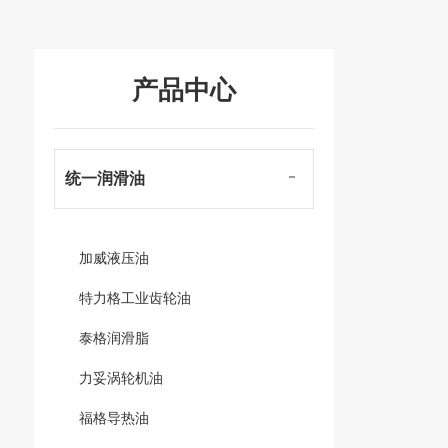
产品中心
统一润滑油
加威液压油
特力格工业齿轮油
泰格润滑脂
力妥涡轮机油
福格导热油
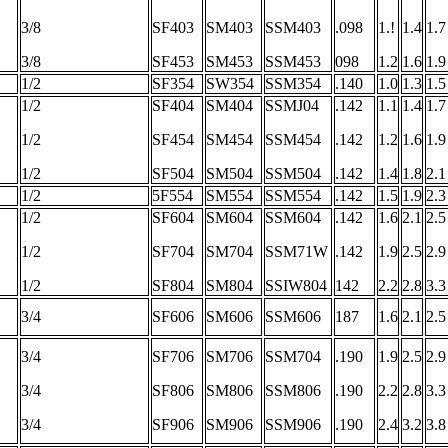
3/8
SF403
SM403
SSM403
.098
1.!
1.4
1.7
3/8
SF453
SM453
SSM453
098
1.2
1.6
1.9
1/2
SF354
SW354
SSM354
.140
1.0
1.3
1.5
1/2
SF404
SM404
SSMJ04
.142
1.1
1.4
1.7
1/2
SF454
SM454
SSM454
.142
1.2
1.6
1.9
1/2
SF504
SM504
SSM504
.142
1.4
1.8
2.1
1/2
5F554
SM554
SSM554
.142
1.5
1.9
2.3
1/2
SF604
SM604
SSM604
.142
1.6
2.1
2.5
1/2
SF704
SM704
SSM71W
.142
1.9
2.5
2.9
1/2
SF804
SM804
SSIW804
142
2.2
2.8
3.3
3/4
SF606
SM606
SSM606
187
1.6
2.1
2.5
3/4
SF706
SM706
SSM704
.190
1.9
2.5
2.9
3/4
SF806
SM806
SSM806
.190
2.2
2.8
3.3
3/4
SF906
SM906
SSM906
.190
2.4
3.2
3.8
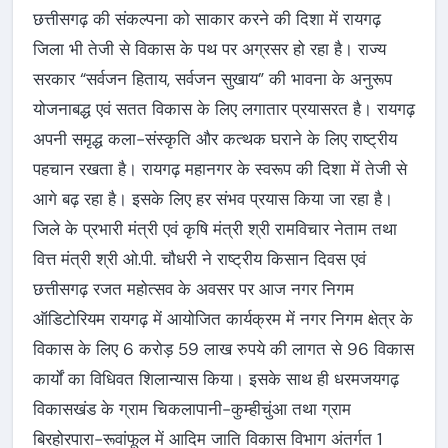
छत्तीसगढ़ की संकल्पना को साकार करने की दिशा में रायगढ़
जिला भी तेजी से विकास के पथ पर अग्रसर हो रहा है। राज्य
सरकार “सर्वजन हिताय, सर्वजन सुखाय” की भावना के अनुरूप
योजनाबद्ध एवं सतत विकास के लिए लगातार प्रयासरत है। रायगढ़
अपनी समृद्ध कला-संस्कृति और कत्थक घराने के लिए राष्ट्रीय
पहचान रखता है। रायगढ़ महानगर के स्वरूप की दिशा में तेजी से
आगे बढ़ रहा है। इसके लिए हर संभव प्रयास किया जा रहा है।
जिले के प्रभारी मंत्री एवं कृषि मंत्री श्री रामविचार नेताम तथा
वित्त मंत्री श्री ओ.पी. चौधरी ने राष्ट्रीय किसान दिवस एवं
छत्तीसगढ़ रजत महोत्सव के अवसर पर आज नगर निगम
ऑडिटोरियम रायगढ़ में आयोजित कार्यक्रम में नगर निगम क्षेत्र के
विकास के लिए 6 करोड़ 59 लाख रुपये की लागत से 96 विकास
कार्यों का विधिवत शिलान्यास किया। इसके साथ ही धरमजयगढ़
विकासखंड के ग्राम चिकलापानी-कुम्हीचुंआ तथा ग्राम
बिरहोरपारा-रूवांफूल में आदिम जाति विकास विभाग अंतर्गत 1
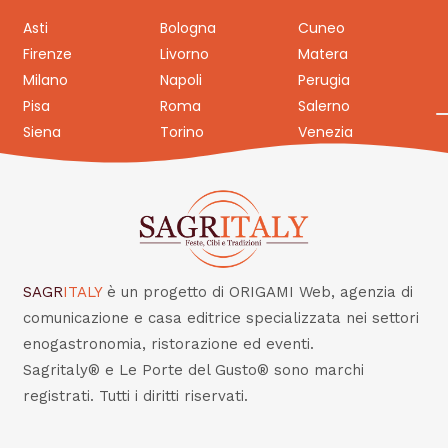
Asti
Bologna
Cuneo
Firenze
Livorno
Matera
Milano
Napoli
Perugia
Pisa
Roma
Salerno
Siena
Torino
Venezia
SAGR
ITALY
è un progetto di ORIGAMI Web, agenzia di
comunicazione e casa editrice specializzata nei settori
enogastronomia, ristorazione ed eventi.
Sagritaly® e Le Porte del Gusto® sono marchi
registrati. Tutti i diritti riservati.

■ **Requirement**: Restate the data word for word from its first line through the line with "ऑडिटोरियम रायगढ़ में", leaving out any picture along the way.

■ **Answer box**:
产品中心
统一润滑油
加威液压油
特力格工业齿轮油
泰格润滑脂
力妥涡轮机油
福格导热油
3/8
SF403
SM403
SSM403
.098
1.!
1.4
1.7
3/8
SF453
SM453
SSM453
098
1.2
1.6
1.9
1/2
SF354
SW354
SSM354
.140
1.0
1.3
1.5
1/2
SF404
SM404
SSMJ04
.142
1.1
1.4
1.7
1/2
SF454
SM454
SSM454
.142
1.2
1.6
1.9
1/2
SF504
SM504
SSM504
.142
1.4
1.8
2.1
1/2
5F554
SM554
SSM554
.142
1.5
1.9
2.3
1/2
SF604
SM604
SSM604
.142
1.6
2.1
2.5
1/2
SF704
SM704
SSM71W
.142
1.9
2.5
2.9
1/2
SF804
SM804
SSIW804
142
2.2
2.8
3.3
3/4
SF606
SM606
SSM606
187
1.6
2.1
2.5
3/4
SF706
SM706
SSM704
.190
1.9
2.5
2.9
3/4
SF806
SM806
SSM806
.190
2.2
2.8
3.3
3/4
SF906
SM906
SSM906
.190
2.4
3.2
3.8
छत्तीसगढ़ की संकल्पना को साकार करने की दिशा में रायगढ़
जिला भी तेजी से विकास के पथ पर अग्रसर हो रहा है। राज्य
सरकार “सर्वजन हिताय, सर्वजन सुखाय” की भावना के अनुरूप
योजनाबद्ध एवं सतत विकास के लिए लगातार प्रयासरत है। रायगढ़
अपनी समृद्ध कला-संस्कृति और कत्थक घराने के लिए राष्ट्रीय
पहचान रखता है। रायगढ़ महानगर के स्वरूप की दिशा में तेजी से
आगे बढ़ रहा है। इसके लिए हर संभव प्रयास किया जा रहा है।
जिले के प्रभारी मंत्री एवं कृषि मंत्री श्री रामविचार नेताम तथा
वित्त मंत्री श्री ओ.पी. चौधरी ने राष्ट्रीय किसान दिवस एवं
छत्तीसगढ़ रजत महोत्सव के अवसर पर आज नगर निगम
ऑडिटोरियम रायगढ़ में आयोजित कार्यक्रम में नगर निगम क्षेत्र के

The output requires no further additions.